Turning Your Website Into A Revenue Generator

There are three broad ways to turn your web site into a place where your customers can buy your products and services and pay you money for them.

The first is to get a merchant account and set up a professional private shopping cart. This makes sense if you also do consumer shows where you can take credit card orders, or otherwise have reason to take credit card orders in person. However, if you’re predominantly a web-based business, it’s probably overkill. It requires installing somewhat arcane software, it requires going through and configuring said software, and getting a signed security certificate, and the list of things that can go wrong (without you being aware of them¡­) is long and somewhat scary.

The second is to get a payment transaction service.

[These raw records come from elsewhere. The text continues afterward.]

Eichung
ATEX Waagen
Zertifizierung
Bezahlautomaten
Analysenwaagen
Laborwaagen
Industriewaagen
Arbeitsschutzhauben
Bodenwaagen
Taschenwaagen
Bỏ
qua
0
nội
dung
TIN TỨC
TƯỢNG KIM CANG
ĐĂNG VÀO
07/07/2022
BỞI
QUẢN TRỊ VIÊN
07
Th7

There are a few of them, though the market leader is PayPal, with StormPay being a good secondary source. The major benefit of a Payment Transaction Service is that all the risks of running a shopping cart are run by them – this means that your customers will perceive them as being more trustworthy and less risky. These services do charge a small percentage of each transaction, roughly comparable to using a merchant account, so it’s a net wash. Most of them will also let you accrue interest on any balance sitting in your account.

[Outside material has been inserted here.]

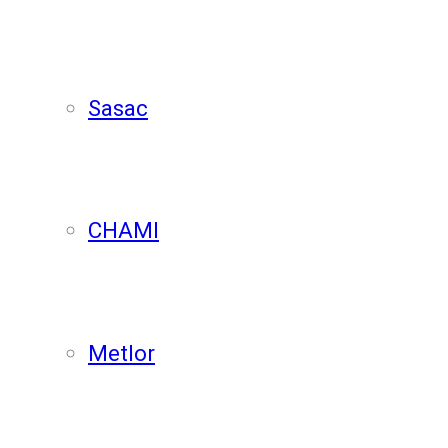
Sasac
CHAMI
Metlor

The major drawback to these third party payment transaction services come down to regulations. They are not banks, they are not regulated
like banks, and they have less legal protection than banks do. This means that they WILL seize accounts or close accounts as part of dispute transactions, and will be very pro-active in doing so. There are lots of tales of woe about PayPal in particular for companies and consumers who got accounts seized and closed, or hacked into. This can generally be avoided by the simple expedient of having good customer service, emailing your customers regularly, and shipping whatever you’re selling in a timely fashion with a tracking number.

The third option is to get an eBay shop or an Amazon.com shop. If you sell electronic products that are downloadable, there are other sources to sell ebooks, like fictionwise. While a PayPal transaction fee will be in the realm of 2-3% of the purchase price, these shops will take a cut of anywhere from 10 to 25%. However, they’ll almost all calculate shipping in ways favorable to you, and they get you something that’s very important:

Exposure.

Your web site will get exposure from people who know your products. No small business web site can get exposure like Amazon.com or eBay; fortunately, you can create your own web site and use Amazon shops plus eBay shops to make one combined multi-dimensional sales process.

All of these techniques have their place and their proper time – and most of them just take a little bit of studying to figure out what needs to be done to set them up.